The Importance of Core Strength


Many people equate the core with the abdominal muscles only. In reality, the core includes shoulders, chest, upper and lower back, abdominals, quadriceps, hamstrings and gluteals. Strengthening the core allows the body to efficiently transfer force from the lower to the upper body and back again. A strong core will allow for optimal body alignment, better balance and less overall fatigue during workouts and everyday activities alike. The following core workout can be easily incorporated into your current routine. This circuit should take about 15 minutes to complete and should be done on non-consecutive days. Be sure to remain mindful, focusing energy on the core muscles being worked during each exercise.

1. Plank

  • Get into a full pushup position with your palms on the floor beneath your shoulders.
  • Hold here for 30 seconds, with your abs contracted and your arms and legs extended and your head aligned with your spine.
  • Do 3 sets of 30 second holds.  As you get stronger, try to hold planks for up to one minute.

2. Side Crunch 

  • Kneel on the floor and lean all the way over to your right side, placing your right palm on the floor.
  • Keeping your weight balanced, slowly extend your left leg and point your toes.
  • Place your left hand behind your head, pointing your elbow toward the ceiling.
  • Next, slowly lift your leg to hip height as you extend your arm above your leg, with your palm facing forward.
  • Look out over your hand while bringing the left side of your rib cage toward your hip.
  • Lower to your starting position and repeat 6 to 8 times.
  • Do two sets of 6 to 8 reps, and then switch sides.

3. Squat Thrust

  • Stand with your feet shoulder-width apart and extend your arms in front of you at shoulder height.
  • Begin by squatting down, bending your knees 90 degrees, and twisting your upper body to the left.
  • Now come up and repeat the exercise to the right.
  • Keep your weight in your heels and don’t allow your knees to jut forward away from your toes.
  • Keep your knees facing forward as your chest and shoulders move side to side.
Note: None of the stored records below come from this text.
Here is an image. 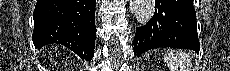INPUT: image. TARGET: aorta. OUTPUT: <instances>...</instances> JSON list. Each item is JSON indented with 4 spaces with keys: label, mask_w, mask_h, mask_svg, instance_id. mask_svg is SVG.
<instances>
[{
    "label": "aorta",
    "mask_w": 230,
    "mask_h": 71,
    "mask_svg": "<svg viewBox=\"0 0 230 71\" xmlns=\"http://www.w3.org/2000/svg\"><path fill=\"white\" fill-rule=\"evenodd\" d=\"M152 0H135L134 13L135 17L141 25L147 24L153 16Z\"/></svg>",
    "instance_id": "aorta-1"
}]
</instances>
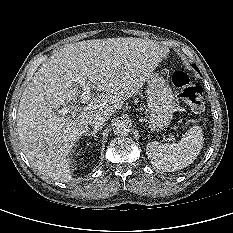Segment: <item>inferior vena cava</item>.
I'll list each match as a JSON object with an SVG mask.
<instances>
[{
    "label": "inferior vena cava",
    "mask_w": 233,
    "mask_h": 233,
    "mask_svg": "<svg viewBox=\"0 0 233 233\" xmlns=\"http://www.w3.org/2000/svg\"><path fill=\"white\" fill-rule=\"evenodd\" d=\"M107 120V116L101 112H95L88 118V123L94 128L102 127Z\"/></svg>",
    "instance_id": "1"
}]
</instances>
4. Opposite Arm and Leg Raise

  • Begin on all fours, aligning your knees under your hips and your wrists under your shoulders.
  • Raise your left arm to shoulder height and your left leg to hip height.
  • Hold for 2 counts, reaching forward with your fingers and back with your heels.
  • Repeat this exercise on the opposite side.
  • Do 15 to 20 reps, alternating sides.
  • For a bigger challenge, touch your opposite elbow to your knee as you pull your arm and leg in.

5. Single Leg Stretch

  • Lie back in the center of your mat with your knees bent. Lift your head and shoulders and curl your chin in toward your chest.
  • Inhale as you draw your left knee in toward your chest, placing your left hand on your ankle and your right hand on your knee.
  • Lift your right leg about 45 degrees off the floor.
  • Switch legs, extending your left leg while hugging your right leg to your chest.
  • Switch hand positions each time your switch legs, placing your right hand on your right ankle and your left hand on your right knee.
  • Do between 5 and 10 reps for each side.